International rating agency Moody’s Investors Service said Tuesday that the policies of the Sri Lankan government have stabilized, although benefits from the post-civil war peace dividend have waned.
Moody’s assessment was contained in its annual “Credit Analysis Sri Lanka” which assesses economic strength as low, institutional strength as moderate, government financial strength as low and susceptibility to event risk as moderate, reported Xinhua.
Sri Lanka’s B1 sovereign bond rating reflects Moody’s methodological assessment of these factors.
In July, Moody’s revised the outlook on the sovereign rating to stable, from positive.
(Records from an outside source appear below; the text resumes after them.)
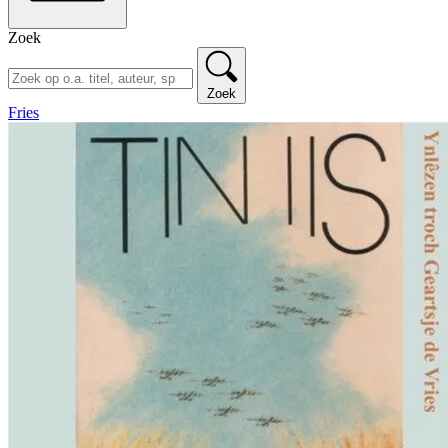
Zoek
Zoek
Fries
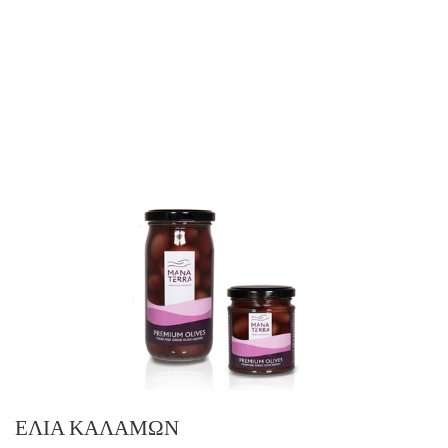
ΕΛΙΆ ΚΑΛΑΜΏΝ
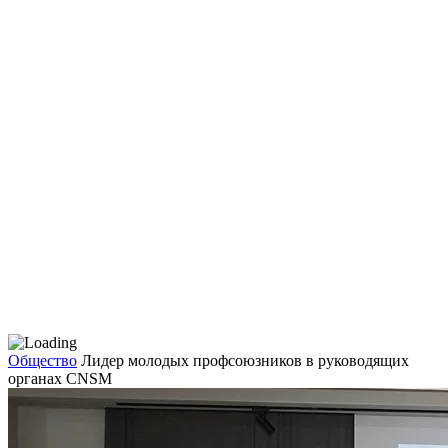
Общество
Лидер молодых профсоюзников в руководящих
органах CNSM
“The latest report is an update and does not constitute a rating action,” Moody’s said.
The report notes that while economic growth has slowed, to 6.4 percent in 2012 from an average of 8.1 percent in 2010 and 2011, the previous faster pace of growth was accompanied by an overheating of the economy.
The slowdown is primarily a result of the implementation of adjustment reforms in early 2012.
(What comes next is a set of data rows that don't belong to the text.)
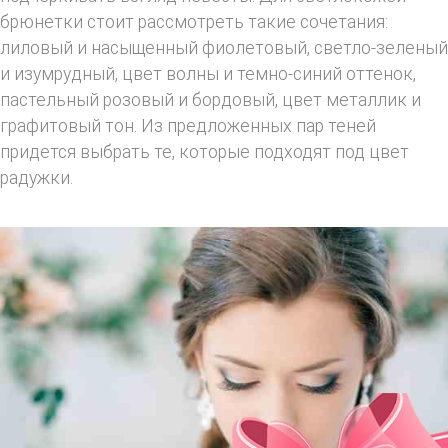
брюнетки стоит рассмотреть такие сочетания:
лиловый и насыщенный фиолетовый, светло-зеленый
и изумрудный, цвет волны и темно-синий оттенок,
пастельный розовый и бордовый, цвет металлик и
графитовый тон. Из предложенных пар теней
придется выбрать те, которые подходят под цвет
радужки.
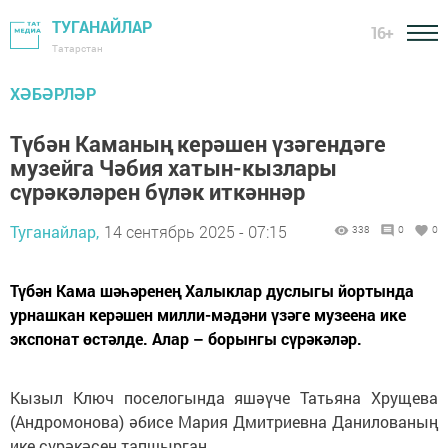
ТУГАНАЙЛАР
16+
Татарстан
ХӘБӘРЛӘР
Түбән Каманың керәшен үзәгендәге
музейга Чәбия хатын-кызлары
сүрәкәләрен бүләк иткәннәр
Туганайлар,
14 сентябрь 2025 - 07:15
338
0
0
Түбән Кама шәһәренең Халыклар дуслыгы йортында
урнашкан керәшен милли-мәдәни үзәге музеена ике
экспонат өстәлде. Алар – борынгы сүрәкәләр.
Кызыл Ключ поселогында яшәүче Татьяна Хрущева
(Андромонова) әбисе Мария Дмитриевна Данилованың
ике сүрәкәсен тапшырган.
“Looking ahead, Moody’s projects that growth will be 6 percent to 7 percent in 2013 and 2014. At this pace, inflation should remain in the single digit range, although the policies of the government will likely continue to have a growth bias,” the report added.
Furthermore, although government debt has declined after the end of the nearly three-decade long civil war in 2009, debt reduction has stalled in the past two years and government bond yields widened in both nominal and real terms, as the fiscal payoffs from the peace dividend have dissipated.
Moody’s expects the government debt to Gross Domestic Production (GDP) ratio to touch 80 percent in 2013 and 78 percent in 2014, broadly unchanged since 2011 and compared with 86 percent in 2009.